Brief — Please report every line in the entries that contains the string "Mokesčių".

Available data —
• • • • •

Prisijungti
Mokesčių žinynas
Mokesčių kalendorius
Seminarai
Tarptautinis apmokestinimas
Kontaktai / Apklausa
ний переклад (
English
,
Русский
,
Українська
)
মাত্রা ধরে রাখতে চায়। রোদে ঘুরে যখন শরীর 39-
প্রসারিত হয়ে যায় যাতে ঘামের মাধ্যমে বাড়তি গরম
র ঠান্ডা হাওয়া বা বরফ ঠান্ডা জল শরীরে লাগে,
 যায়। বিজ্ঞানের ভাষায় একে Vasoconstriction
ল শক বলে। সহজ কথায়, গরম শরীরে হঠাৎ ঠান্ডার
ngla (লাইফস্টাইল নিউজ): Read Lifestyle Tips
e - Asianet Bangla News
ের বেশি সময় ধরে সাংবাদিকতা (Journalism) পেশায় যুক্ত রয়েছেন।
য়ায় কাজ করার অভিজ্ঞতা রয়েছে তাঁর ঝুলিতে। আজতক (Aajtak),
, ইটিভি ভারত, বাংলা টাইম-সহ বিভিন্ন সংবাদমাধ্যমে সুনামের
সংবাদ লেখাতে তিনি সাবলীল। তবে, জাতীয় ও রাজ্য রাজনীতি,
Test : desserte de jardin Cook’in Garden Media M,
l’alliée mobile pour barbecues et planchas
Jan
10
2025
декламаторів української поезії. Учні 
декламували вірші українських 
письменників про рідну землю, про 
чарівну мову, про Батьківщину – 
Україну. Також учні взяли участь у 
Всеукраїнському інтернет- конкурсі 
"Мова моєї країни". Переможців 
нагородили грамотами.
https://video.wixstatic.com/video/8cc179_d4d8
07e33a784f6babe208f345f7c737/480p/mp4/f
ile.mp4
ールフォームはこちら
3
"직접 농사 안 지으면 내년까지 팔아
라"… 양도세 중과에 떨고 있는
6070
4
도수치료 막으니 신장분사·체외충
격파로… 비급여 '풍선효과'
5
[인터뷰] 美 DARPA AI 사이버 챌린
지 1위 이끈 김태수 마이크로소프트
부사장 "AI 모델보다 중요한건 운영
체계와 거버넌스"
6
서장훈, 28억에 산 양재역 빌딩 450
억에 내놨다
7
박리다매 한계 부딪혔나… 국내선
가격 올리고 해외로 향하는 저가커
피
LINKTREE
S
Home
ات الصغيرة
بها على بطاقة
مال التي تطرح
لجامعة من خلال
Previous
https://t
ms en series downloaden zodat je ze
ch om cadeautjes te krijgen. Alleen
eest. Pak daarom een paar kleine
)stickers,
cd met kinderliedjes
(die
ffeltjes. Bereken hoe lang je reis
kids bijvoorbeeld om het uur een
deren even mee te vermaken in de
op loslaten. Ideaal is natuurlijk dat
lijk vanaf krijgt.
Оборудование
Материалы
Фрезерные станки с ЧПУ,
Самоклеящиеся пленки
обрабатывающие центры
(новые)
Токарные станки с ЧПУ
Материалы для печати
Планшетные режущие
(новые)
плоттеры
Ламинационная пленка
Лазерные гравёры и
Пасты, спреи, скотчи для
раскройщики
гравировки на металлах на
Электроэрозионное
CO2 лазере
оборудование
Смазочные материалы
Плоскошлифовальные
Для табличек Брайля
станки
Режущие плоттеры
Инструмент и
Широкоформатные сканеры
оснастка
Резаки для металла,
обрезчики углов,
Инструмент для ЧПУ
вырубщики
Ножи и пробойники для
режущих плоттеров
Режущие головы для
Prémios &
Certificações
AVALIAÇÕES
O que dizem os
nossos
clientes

• • • • •

Result of the task —
Mokesčių žinynas
Mokesčių kalendorius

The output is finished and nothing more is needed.